После войны баронесса почти не пускала в ход свой злой язык. В госпитале она оказалась на месте, среди самцов, причём достаточно молодых и достаточно укрощённых страданием, чтобы она могла безмятежно жить среди них, позабыв о своей несостоявшейся женственности.
Ангел украдкой посматривал на её крупный нос, седеющие усики над верхней губой и маленькие крестьянские глаза, равнодушно скользившие по зрелым колосьям и скошенным лугам.
Впервые он почувствовал к старой Камилле что-то похожее на дружбу, с волнением понял, что между ними есть нечто общее: «Она одинока. Когда она не среди солдат и не в обществе моей матери, она одинока. Она тоже… Несмотря на свою вечную трубку и стаканчик, она одинока».
На обратном пути они остановились на деревенском постоялом дворе, где не было мороженого и где медленно умирали на лужайке испёкшиеся розовые кусты, подвязанные к колоннам и остаткам старинной купели. Близлежащий лес заслонял от малейшего ветерка это пыльное место, над которым высоко в небе неподвижно висело накалённое докрасна облако.
Баронесса выбила об ухо мраморного сатира свою короткую вересковую трубку.
– Душно будет ночью в Париже.
Ангел кивнул и, подняв голову, посмотрел на пунцовое облако. На его бледные щёки, на подбородок с ямочкой легли розовые отсветы, словно бархатистые пятна красной пудры на лице актёра.
– Да, – согласился он.
– Слушай, хочешь, давай вернёмся завтра утром? Мне ничего не надо, только купить мыло да зубную щётку, и всё… Позвоним твоей жене. Завтра с утра, часика в четыре, по холодку, поедем…
Ангел вскочил, как ужаленный.
– Нет, нет! Не могу.
– Не можешь? Брось…
Он увидел сверху, как смеются маленькие мужские глаза и вздрагивают толстые плечи.
– Я и не знала, что ты так крепко привязан, – проговорила она. – Но раз такое дело…
– Что?
Она встала, тяжёлая, тучная, и хлопнула его по плечу.
– Да, да. Днём ты разгуливаешь, где хочешь, но каждый вечер бежишь домой. Да ты совсем ручной!
Он холодно взглянул на неё. Она уже нравилась ему гораздо меньше.

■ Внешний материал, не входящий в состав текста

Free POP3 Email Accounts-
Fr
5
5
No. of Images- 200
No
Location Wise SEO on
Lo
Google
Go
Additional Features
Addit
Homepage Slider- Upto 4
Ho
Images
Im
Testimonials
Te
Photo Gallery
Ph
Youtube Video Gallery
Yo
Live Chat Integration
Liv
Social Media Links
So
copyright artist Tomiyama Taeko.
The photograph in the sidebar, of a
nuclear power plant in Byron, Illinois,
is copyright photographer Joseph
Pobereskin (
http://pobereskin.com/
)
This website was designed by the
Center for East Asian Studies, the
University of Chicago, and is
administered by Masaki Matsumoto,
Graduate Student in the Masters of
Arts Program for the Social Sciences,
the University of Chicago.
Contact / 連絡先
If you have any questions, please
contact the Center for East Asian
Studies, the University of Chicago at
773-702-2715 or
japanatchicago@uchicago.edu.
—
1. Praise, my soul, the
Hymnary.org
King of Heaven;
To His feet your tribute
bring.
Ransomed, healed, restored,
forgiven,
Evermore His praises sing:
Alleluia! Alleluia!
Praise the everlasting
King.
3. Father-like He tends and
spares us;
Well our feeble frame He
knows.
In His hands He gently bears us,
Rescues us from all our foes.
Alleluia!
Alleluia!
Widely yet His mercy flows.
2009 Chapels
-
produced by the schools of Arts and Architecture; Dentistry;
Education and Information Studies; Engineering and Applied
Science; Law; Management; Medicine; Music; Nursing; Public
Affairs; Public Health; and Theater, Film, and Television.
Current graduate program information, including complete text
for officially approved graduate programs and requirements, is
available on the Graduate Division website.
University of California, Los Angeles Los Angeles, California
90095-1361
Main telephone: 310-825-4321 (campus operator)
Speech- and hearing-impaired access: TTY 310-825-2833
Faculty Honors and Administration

– От вас ничего не скроешь, баронесса. Я поднажму, и меньше чем через два часа мы будем дома.
Ангел навсегда запомнил эту ночную поездку, запах трав, мрачный пурпур, долго не угасавший на западе, и мохнатых мотыльков в плену автомобильных фар. Подле него, превращённая тьмой в бесформенную чёрную глыбу, бодрствовала баронесса. Он вёл машину осторожно, прохладный свежий воздух, овевавший их при быстрой езде, сменялся духотой, как только они замедляли ход на поворотах. Полагаясь на своё острое зрение и чуткую реакцию, он невольно думал о старой женщине, чужой и грузной, неподвижно сидевшей рядом, и испытывал временами какой-то необъяснимый страх, нервное возбуждение, в результате чего они чуть не врезались в повозку, ехавшую без фонарей. В этот момент большая рука легко коснулась его плеча.
– Осторожно, малыш.
Конечно, он не ожидал ни этого прикосновения, ни ласкового тона. Но одной лишь неожиданностью невозможно было объяснить го волнение, которое они в нём вызвали, и этот комок, этот большой орех, застрявший у него в горле. «Я идиот, идиот», – мысленно твердил он себе. Он поехал медленнее, забавляясь мельканием преломлённых лучей, золотых зигзагов и павлиньих перьев, заплясавших перед его полными слёз глазами.
«Она сказала, что я крепко привязан, что я ручной. Видела бы она нас, Эдме и меня… Сколько уже времени мы спим как брат и сестра?» Он попытался прикинуть: недели три, может, больше?.. «Самое забавное во всём этом, что Эдме не выказывает недовольства и просыпается по утрам с улыбкой». Он всегда употреблял про себя слово «забавный», когда хотел избежать слова «печальный». «Старая супружеская пара, что же вы хотите, старая супружеская пара… Жена и её главврач, муж и… его машина.